Всё же Федька уяснила себе, что всех этих людей, мужиков с дорожным узлами, отправляли к Москве. Сыщик Антон Грязной выменял Прохора и его товарищей на Луку Дырина вместе с прочими воеводскими советниками. Разногласия и прямой раскол в руководстве войскового круга облегчили эту ловкую сделку: человек двадцать видных мирских деятелей Грязной вывозил в Москву для нужд следствия (подразумевалось, что это все свидетели), зато Лука Дырин, Шафран и остальные мироеды в том же примерно числе, двадцать человек, оставались в ряжеской тюрьме до полного над ними следствия. В этом и состояла мена. С точки зрения базарных расчётов вполне пристойная: двадцать этих на двадцать тех. Но Прохор-то понимал, что торговый подход не ко всякому делу годен, удаление из города пущих заводчиков по своим немедленным и отдалённым последствиям означало решающий успех стольника Антона Грязного. Нисколько не напрягаясь умственным взором, Прохор предвидел общий разгром и виселицы, кнут, дыбу, рваные ноздри, сеченые уши, Сибирь. Потому-то он и бесился, что остальные не хотели этого видеть. А кандалы на руках лишь добавляли горечи. Распаляя себя горячечными речами, Прохор называл всех, кто остался на свободе, отступниками. Податливости мирских, оказывается, способствовало и то недавно вскрывшееся обстоятельство, что где-то на подходе к Ряжеску находились выставленные против татар государевы полки. Татары могли прийти, могли не прийти, а полки уже здесь.

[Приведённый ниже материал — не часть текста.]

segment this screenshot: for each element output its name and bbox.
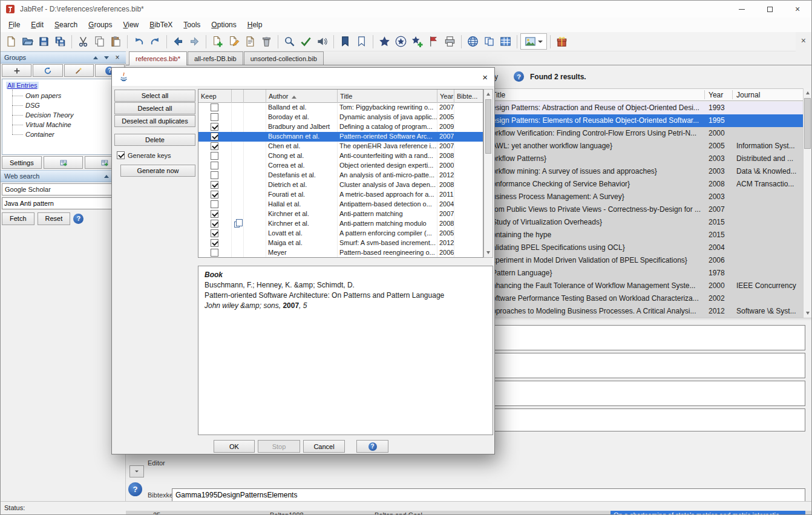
column-header-year[interactable]: Year [437, 90, 454, 103]
menu-item[interactable]: Edit [25, 18, 49, 31]
keep-checkbox[interactable] [211, 200, 218, 208]
cleanup-button[interactable] [298, 33, 314, 50]
edit-entry-button[interactable] [226, 33, 242, 50]
paste-button[interactable] [108, 33, 124, 50]
column-header-icon1[interactable] [232, 90, 244, 103]
mode-select-button[interactable] [520, 33, 547, 50]
column-header-icon2[interactable] [244, 90, 266, 103]
search-button[interactable] [281, 33, 298, 50]
fetcher-select[interactable]: Google Scholar [2, 183, 125, 195]
editor-help-icon[interactable]: ? [128, 482, 142, 496]
plain-entry-button[interactable] [242, 33, 258, 50]
menu-item[interactable]: File [3, 18, 25, 31]
duplicate-row[interactable]: Maiga et al. Smurf: A svm-based incremen… [198, 238, 483, 248]
panel-up-button[interactable] [91, 53, 100, 62]
cancel-button[interactable]: Cancel [303, 440, 345, 453]
menu-item[interactable]: BibTeX [144, 18, 178, 31]
star-button[interactable] [376, 33, 393, 50]
forward-button[interactable] [186, 33, 203, 50]
duplicate-row[interactable]: Fourati et al. A metric-based approach f… [198, 190, 483, 200]
duplicate-row[interactable]: Kirchner et al. Anti-pattern matching mo… [198, 219, 483, 229]
duplicate-row[interactable]: Correa et al. Object oriented design exp… [198, 161, 483, 171]
file-tab[interactable]: references.bib* [129, 51, 187, 65]
file-tab[interactable]: all-refs-DB.bib [188, 51, 243, 65]
scroll-up-button[interactable] [484, 90, 493, 99]
add-group-button[interactable] [2, 64, 31, 77]
group-all-entries[interactable]: All Entries [6, 82, 39, 89]
keep-checkbox[interactable] [211, 133, 218, 140]
duplicate-row[interactable]: Hallal et al. Antipattern-based detectio… [198, 200, 483, 209]
group-item[interactable]: Own papers [10, 91, 124, 100]
bookmark-o-button[interactable] [353, 33, 370, 50]
keep-checkbox[interactable] [211, 123, 218, 131]
duplicate-row[interactable]: Meyer Pattern-based reengineering o... 2… [198, 248, 483, 258]
keep-checkbox[interactable] [211, 220, 218, 228]
panel-up-button[interactable] [102, 172, 111, 180]
column-header-author[interactable]: Author [266, 90, 338, 103]
generate-now-button[interactable]: Generate now [120, 165, 195, 177]
star-plus-button[interactable] [409, 33, 425, 50]
bibtexkey-input[interactable] [172, 488, 805, 502]
duplicate-row[interactable]: Kirchner et al. Anti-pattern matching 20… [198, 209, 483, 219]
editor-tab-label[interactable]: Editor [148, 459, 165, 467]
new-button[interactable] [3, 33, 19, 50]
panel-close-button[interactable]: × [113, 53, 122, 62]
undo-button[interactable] [131, 33, 147, 50]
menu-item[interactable]: Help [242, 18, 268, 31]
dialog-help-button[interactable]: ? [356, 440, 388, 453]
cut-button[interactable] [75, 33, 91, 50]
panel-down-button[interactable] [102, 53, 111, 62]
group-item[interactable]: Container [10, 130, 124, 139]
keep-checkbox[interactable] [211, 229, 218, 237]
star-circle-button[interactable] [393, 33, 409, 50]
generate-keys-checkbox[interactable] [117, 151, 125, 159]
keep-checkbox[interactable] [211, 152, 218, 160]
keep-checkbox[interactable] [211, 249, 218, 257]
keep-checkbox[interactable] [211, 113, 218, 121]
bookmark-button[interactable] [337, 33, 353, 50]
group-settings-button[interactable]: Settings [2, 156, 42, 169]
group-item[interactable]: DSG [10, 100, 124, 110]
help-icon[interactable]: ? [73, 214, 83, 224]
scroll-down-button[interactable] [804, 309, 811, 318]
group-union-button[interactable] [44, 156, 83, 169]
duplicate-row[interactable]: Balland et al. Tom: Piggybacking rewriti… [198, 103, 483, 113]
menu-item[interactable]: View [117, 18, 144, 31]
toolbar-close-button[interactable]: × [801, 36, 806, 45]
maximize-button[interactable] [756, 1, 784, 18]
reset-button[interactable]: Reset [38, 212, 71, 225]
speaker-button[interactable] [314, 33, 330, 50]
table-view-button[interactable] [497, 33, 514, 50]
scrollbar-thumb[interactable] [485, 99, 491, 154]
open-button[interactable] [19, 33, 36, 50]
flag-button[interactable] [425, 33, 442, 50]
column-header-bibtexkey[interactable]: Bibte... [454, 90, 483, 103]
websearch-query-input[interactable] [2, 197, 125, 209]
deselect-all-duplicates-button[interactable]: Deselect all duplicates [114, 115, 195, 127]
column-header-year[interactable]: Year [709, 91, 723, 99]
column-divider[interactable] [704, 90, 705, 99]
group-item[interactable]: Decision Theory [10, 110, 124, 120]
menu-item[interactable]: Search [49, 18, 83, 31]
keep-checkbox[interactable] [211, 239, 218, 247]
duplicate-row[interactable]: Buschmann et al. Pattern-oriented Softwa… [198, 132, 483, 142]
keep-checkbox[interactable] [211, 171, 218, 179]
menu-item[interactable]: Options [206, 18, 241, 31]
minimize-button[interactable] [728, 1, 756, 18]
duplicates-table-scrollbar[interactable] [483, 89, 493, 258]
select-all-button[interactable]: Select all [114, 90, 195, 102]
editor-collapse-button[interactable] [129, 465, 144, 477]
back-button[interactable] [170, 33, 186, 50]
close-button[interactable]: × [784, 1, 811, 18]
delete-button[interactable] [258, 33, 275, 50]
save-all-button[interactable] [52, 33, 68, 50]
column-divider[interactable] [732, 90, 733, 99]
copy-button[interactable] [91, 33, 108, 50]
file-tab[interactable]: unsorted-collection.bib [244, 51, 324, 65]
column-header-title[interactable]: Title [338, 90, 437, 103]
print-button[interactable] [442, 33, 458, 50]
scroll-down-button[interactable] [484, 248, 493, 257]
keep-checkbox[interactable] [211, 162, 218, 169]
duplicate-row[interactable]: Chong et al. Anti-counterfeiting with a … [198, 151, 483, 161]
column-header-keep[interactable]: Keep [198, 90, 232, 103]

— И тебе достанется! — обещал Прохор Федьке. — Чего-нибудь, да перепадёт. Не радуйся!
Не было у неё такого намерения — радоваться. Если бы Прохор, вынужденный из-за разделявшего их расстояния громко бросаться словами, сбавил тон, а вместо того, чтобы упражнять свой умственный взор, посмотрел бы перед собой, пригляделся, как вытянулась Федькина рожица, может, не стал бы добивать. Но Прохор и не подумал остановиться. Он один из всей отбывающей братии был отмечен наручниками — за непомерное буйство. И не без гордости показал Федьке расшибленные костяшки пальцев.
«Мальчишка!» — грустно улыбнулась она себе. Успел напоследок врезать кому-то из краснокафтанников, и это мало что значащее обстоятельство вернуло ему душевную бодрость, он словно бы утешился и даже повеселел. И того только не замечал, что утешился он не столько боевыми воспоминаниями, сколько Федькой.
Страстное внимание, с каким слушала Федька, полный сострадания взгляд казались Прохору в его нынешнем положении вполне естественными, он без зазрения совести полагал, что заслужил своим молодечеством и то, и другое.